Whenever I teach on grace, someone will inevitably ask how works fit into a grace doctrine. Sometime the question is asked hoping for an answer; more often the question is asked in disbelief of a grace only doctrine. To teach on how works fit in a salvation by grace alone doctrine, requires a complete definition of grace and also an understanding of the purpose of works. To give the definition of grace as a simple definition such as, “the free and unmerited favor of God,” does not answer the question any more than the simple statement, “salvation is by grace alone.”
First let’s ask, what is the purpose of works? “Then the King will say to those on His right hand, ‘Come, you blessed of My Father, inherit the kingdom prepared for you from the foundation of the world: for I was hungry and you gave Me food; I was thirsty and you gave Me drink; I was a stranger and you took Me in; I was naked and you clothed Me; I was sick and you visited Me; I was in prison and you came to Me’” (Matthew 25:34-36). That sounds like physical works are used by the King to determine who is saved. “But do you want to know, O foolish man, that faith without works is dead?” (James 2:20). Now that puts it in a different light, faith comes before works. “For by grace you have been saved through faith, and that not of yourselves; it is the gift of God, not of works, lest anyone should boast” (Ephesians 2:8-9). So the order is established as faith, grace, and works. So the purpose of works is not salvation, and faith with works alone is not salvation.

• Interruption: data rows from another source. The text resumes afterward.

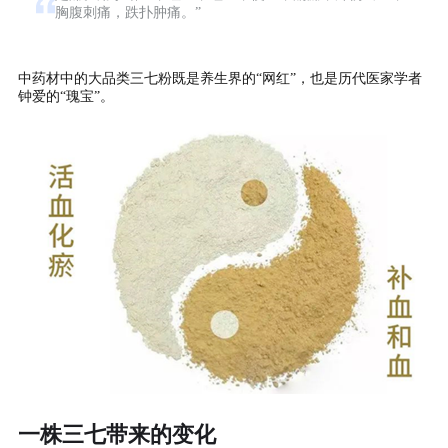
胸腹刺痛，跌扑肿痛。”
中药材中的大品类三七粉既是养生界的“网红”，也是历代医家学者
钟爱的“瑰宝”。
一株三七带来的变化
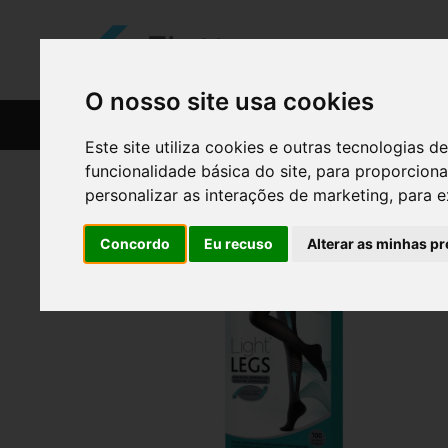
O nosso site usa cookies
CATÁLOGO
RECEITAS
Este site utiliza cookies e outras tecnologias
funcionalidade básica do site
,
para proporciona
personalizar as interações de marketing
,
para e
Concordo
Eu recuso
Alterar as minhas pr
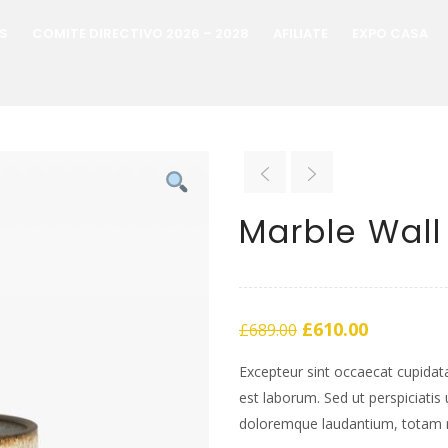
S
COMITE DIRECTIVO 2026 – 2028
AFILIATE
EXPO CASA
Marble Wall
£
610.00
£
689.00
Excepteur sint occaecat cupidata
est laborum. Sed ut perspiciatis
doloremque laudantium, totam 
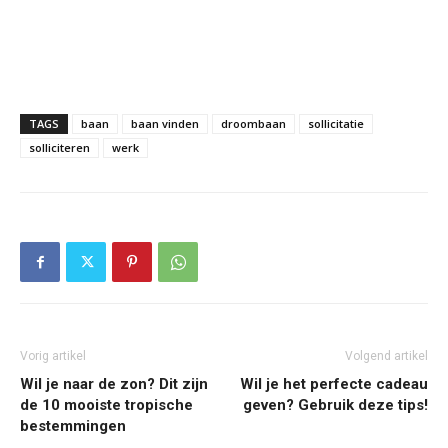
TAGS
baan
baan vinden
droombaan
sollicitatie
solliciteren
werk
Vorig artikel
Volgend artikel
Wil je naar de zon? Dit zijn
Wil je het perfecte cadeau
de 10 mooiste tropische
geven? Gebruik deze tips!
bestemmingen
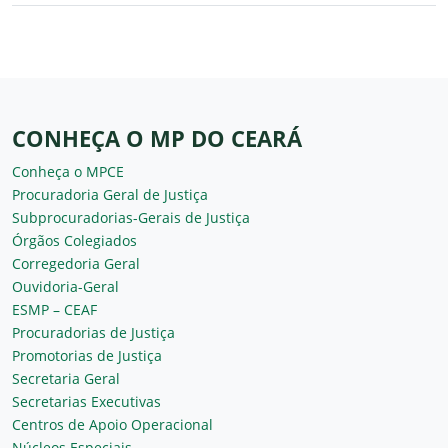
CONHEÇA O MP DO CEARÁ
Conheça o MPCE
Procuradoria Geral de Justiça
Subprocuradorias-Gerais de Justiça
Órgãos Colegiados
Corregedoria Geral
Ouvidoria-Geral
ESMP – CEAF
Procuradorias de Justiça
Promotorias de Justiça
Secretaria Geral
Secretarias Executivas
Centros de Apoio Operacional
Núcleos Especiais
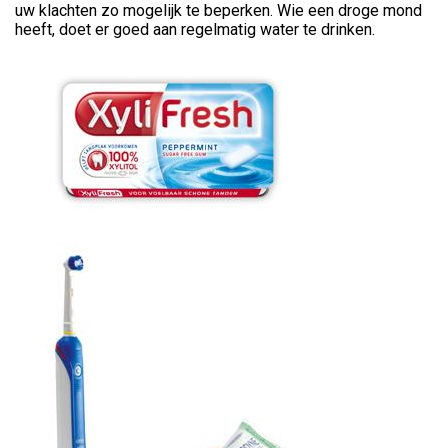
uw klachten zo mogelijk te beperken. Wie een droge mond
heeft, doet er goed aan regelmatig water te drinken.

What does it mean when it claims, “it is the gift of God”? Let’s take a look at a parable that speaks of salvation, and being cut away and fit for the fire. “I am the true vine, and My Father is the vinedresser. Every branch in Me that does not bear fruit He takes away; and every branch that bears fruit He prunes, that it may bear more fruit” (John 15:1-2). Here salvation by grace is being compared to a grapevine. Jesus is the vine and the believers and unbelievers are the branches. Every branch that does bear fruit and every branch that does not bear fruit. Both branch types are attached to the vine. Jesus comes to dwell in the believer, but both believers and unbelievers dwell in Jesus from creation or from conception. Not bearing fruit is faith without works. Then am saying that believing to salvation requires works. No!
When one has faith and believes to salvation they take the faith given to them as a gift from God, and believe in the Son of God. The Father and Son sends the promised Holy Spirit to the believer. The promised Holy Spirit produces the fruit of the Spirit. The promise is the Holy Spirit, the first fruit is love and love is produced by the Holy Spirit sent as a gift to the believer. The Holy Spirit filled saved by salvation believer produces love as a result of the Holy Spirit being present in them. Do you see how the bearing of fruit is a gift from God as part of His love and grace? Love sent Jesus to be killed, planted into the earth, resurrected from the earth, and planted in the believer. Keeping with the parable of the grapevine, what was an unfruitful branch begins to produce by the power of the Holy Spirit.
“I am the vine, you are the branches. He who abides in Me, and I in him, bears much fruit; for without Me you can do nothing. If anyone does not abide in Me, he is cast out as a branch and is withered; and they gather them and throw them into the fire, and they are burned” (John 15:5-6). Abide is to remain or continue to dwell in. To abide in Jesus Christ means to remain or continue to dwell in Jesus Christ. Abide does not speak to how one came to dwell in, only that one remains. There dwells in Jesus Christ both those producing fruit and those not producing fruit. Those producing abide and those not producing, at a time of the Father’s choosing are cut away. Those who remain do so at the choosing of the Father to cultivate to produce more fruit.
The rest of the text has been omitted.